June 19, 2006

Sunday Evening At The Cinema

Last night after spending the better part of the afternoon drinking beers and watching sports of all things at Pianos with some hyper-linkable friends, Cinecultist headed out to Brooklyn to meet our companion in crap movies, Lisa. Even though Josh had agreed to review The Lake House for the Binge, CC is a glutton for punishment and thought it'd be good fun to go with Lisa and in her nabe at the notoriously raucous Court Street theater. While the patrons weren't yelling anything of note at Keanu and Sandra on screen*, there sure were a lot of them there for a Sunday at 7 pm. Also, the management strategy at Court Street seems to be to have only one person at any one counter and to make sure they move at a leisurely pace.

Here was the line for popcorn, which CC and Lisa waited dutifully in for our over-priced snacks.
popcornline.jpg

We also took a picture of the popcorn, in the hopes that after waiting 20 minutes to buy it that it would be the Best Popcorn of All Time. It wasn't.

bestpopcornever.jpg

An aside on popcorn and concessions in general: CC rarely buys food at the movies because a) it's really expensive and b) it's not very good. We'd much rather smuggle in something tasty and healthy like tamari almonds from Whole Foods, which we did for our Saturday movie. However, lots of people do eat this stuff (see picture above) and frankly even consuming a small popcorn makes us a little ill. Have you ever noticed the popcorn stomach feeling? It's that yucky, overly salted and sort of bloated sensation from eating all of that snack food through the previews and first 20 minutes of the movie. Blech.

CC likes participating in the rituals of moviegoing, but the side effects from that much salt and whatever the hell is in the fake butter stuff seems not worth the effort. Thoughts?

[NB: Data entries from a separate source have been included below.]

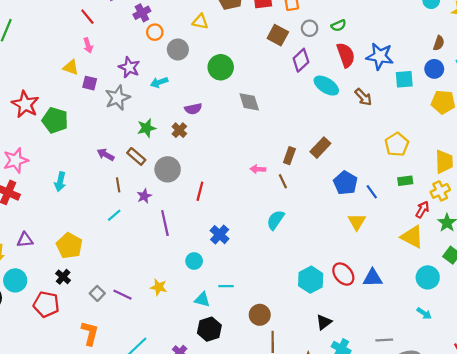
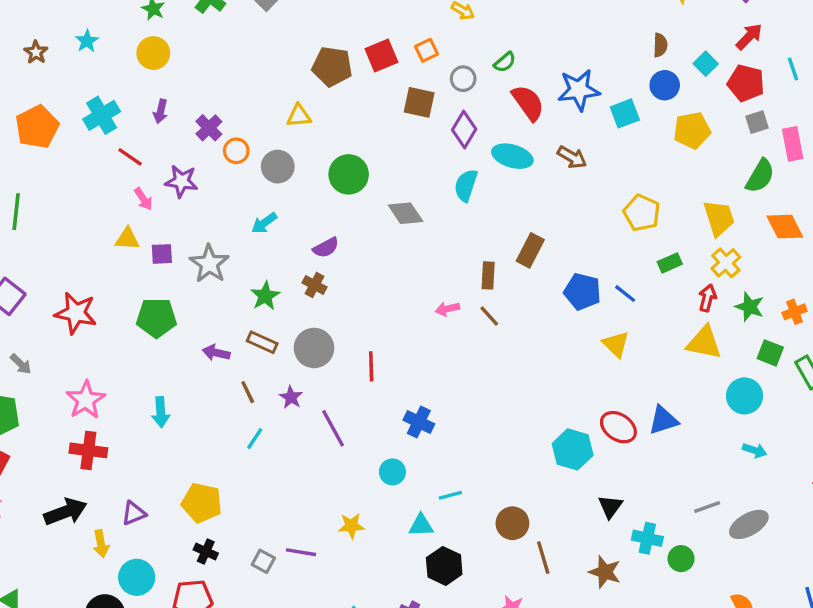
purple star: (129, 67) -> (181, 181), moved
green pentagon: (55, 120) -> (156, 318), moved
cyan semicircle: (276, 220) -> (466, 185), moved

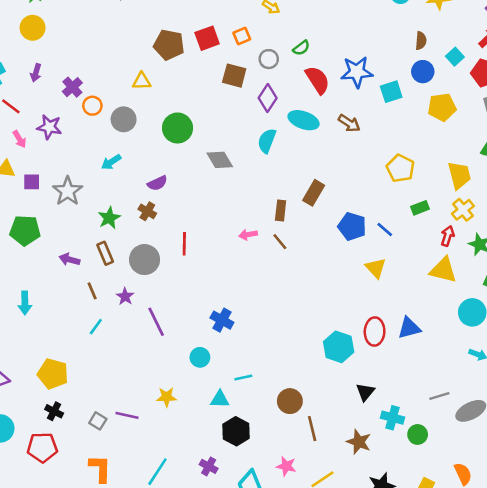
brown rectangle: (262, 342) -> (105, 253), turned 40
red line: (371, 366) -> (184, 244), moved
red ellipse: (618, 427) -> (375, 332), turned 56

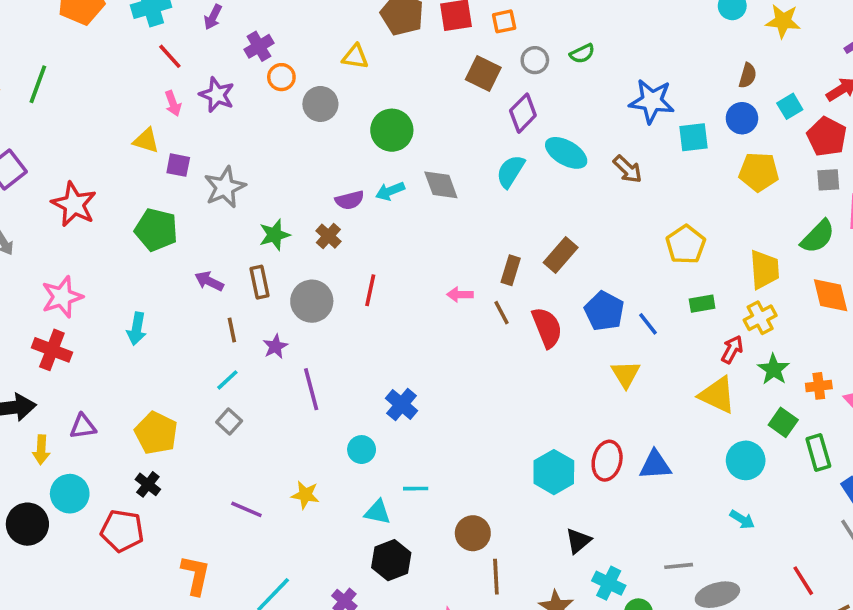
red semicircle: (317, 80) -> (547, 328), moved
cyan arrow: (111, 162) -> (390, 191), moved
gray square: (98, 421) -> (229, 422), moved

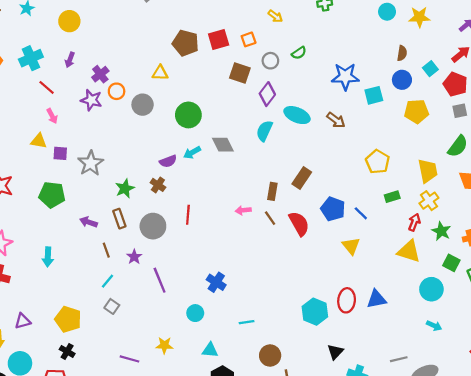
purple star: (217, 95) -> (91, 100), moved
cyan line: (416, 489) -> (247, 322), moved

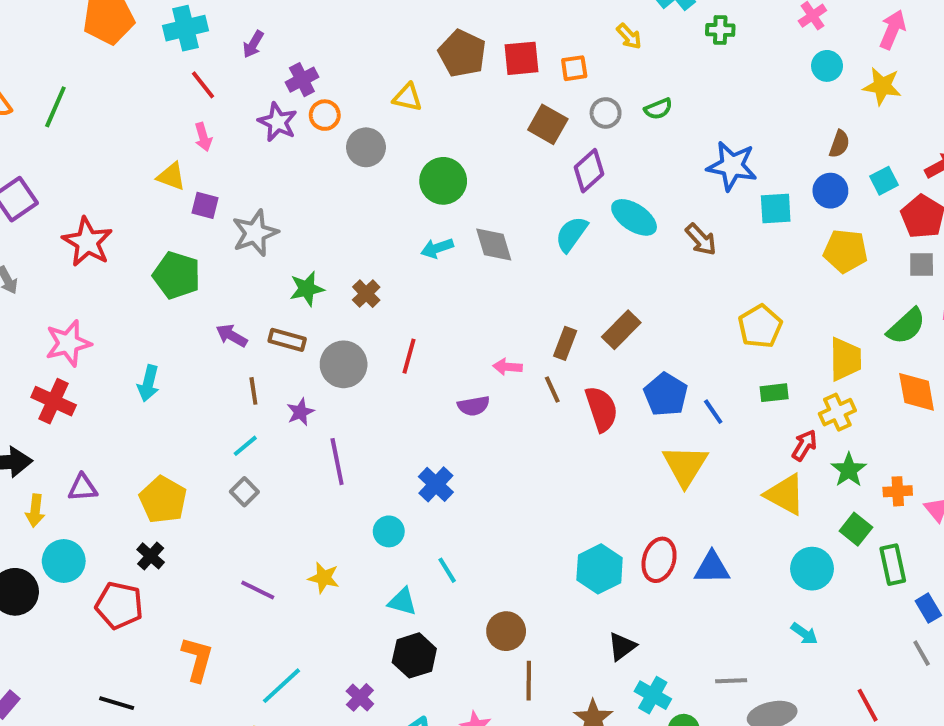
purple semicircle: (168, 161) -> (474, 406), moved
brown rectangle: (119, 219) -> (287, 340), turned -66
yellow triangle: (351, 246) -> (685, 466), size x1.4
cyan line: (247, 322) -> (447, 570), moved, turned 56

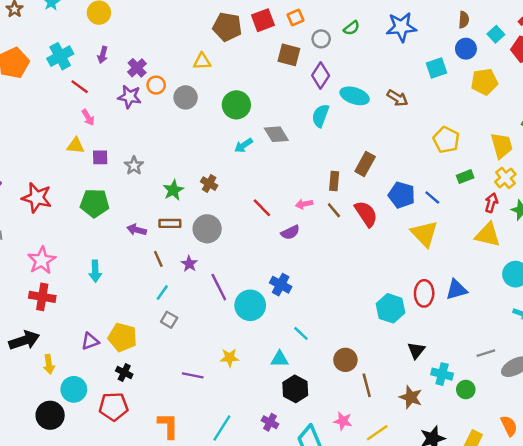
blue star: (732, 166) -> (401, 27), moved
gray star: (255, 233) -> (134, 166), size x0.7
red line: (409, 356) -> (262, 208), moved, turned -45
purple triangle: (83, 488) -> (90, 341), moved
cyan circle: (389, 531) -> (250, 305), moved, size x1.6

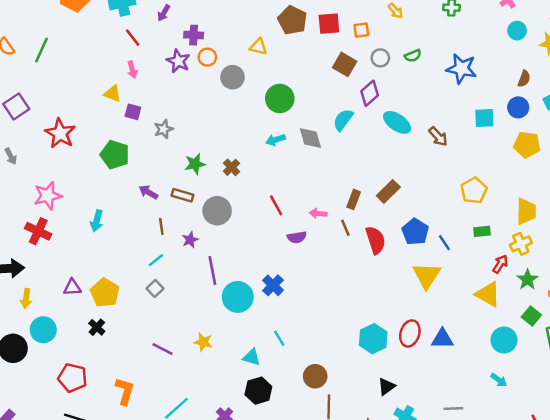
purple cross: (137, 68) -> (194, 35), turned 30
cyan semicircle: (320, 116) -> (343, 120), moved
red pentagon: (114, 407) -> (73, 378), moved

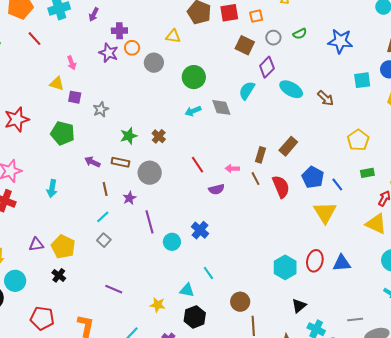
red line: (133, 38) -> (34, 39), moved
red star: (60, 133) -> (17, 119), turned 30
cyan circle: (238, 297) -> (172, 242), size x0.7
yellow star: (203, 342) -> (158, 305), moved

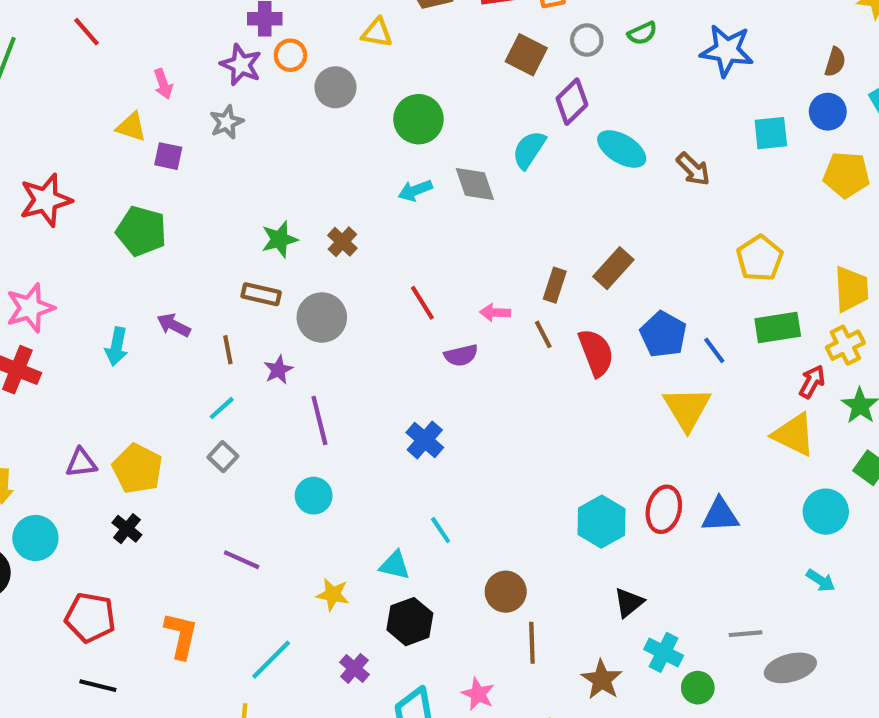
gray star: (101, 109) -> (227, 122), moved
purple arrow: (92, 162) -> (174, 325), moved
green rectangle: (367, 173) -> (778, 328), size x1.5
cyan circle: (172, 242) -> (314, 496), moved

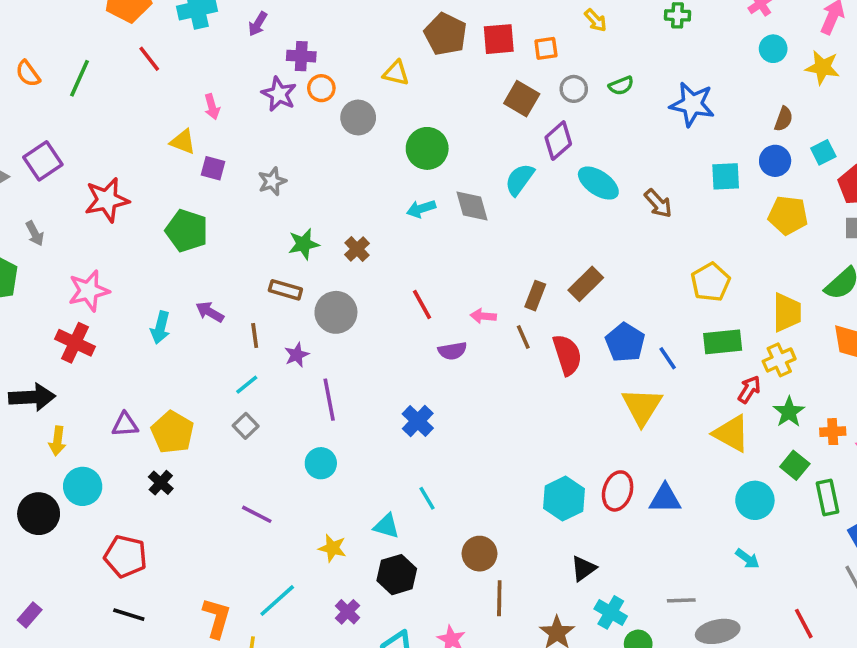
gray star: (227, 122) -> (272, 181), moved
orange L-shape: (181, 635) -> (217, 618), moved

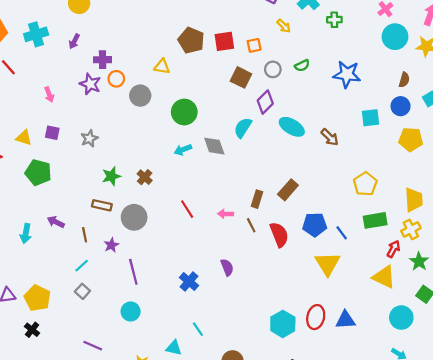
cyan circle: (773, 49) -> (395, 37), size x1.5
yellow triangle: (183, 142) -> (24, 138), moved
blue pentagon: (625, 342) -> (315, 225), turned -30
purple semicircle: (452, 351) -> (227, 267), moved, turned -98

*We sort wish the patrons had been yelling stuff at the screen because at least that might have clued CC in on what the hell was going on with this film. It literally MADE NO SENSE. Magic mailboxes and time traveling letters aside, there were scenes where the sheer amount of didactic speech making made CC put our head in our hands. Comments about how "the house owns you" and "the light in Barcelona is different from the light in Tokyo" can go take a flying leap. Though as Lisa adroitly pointed out, Sandra and Keanu's time traveling dog looks like he is the same dog from Because of Winn-Dixie. So at least someone is getting some work out of dreadful movies like this.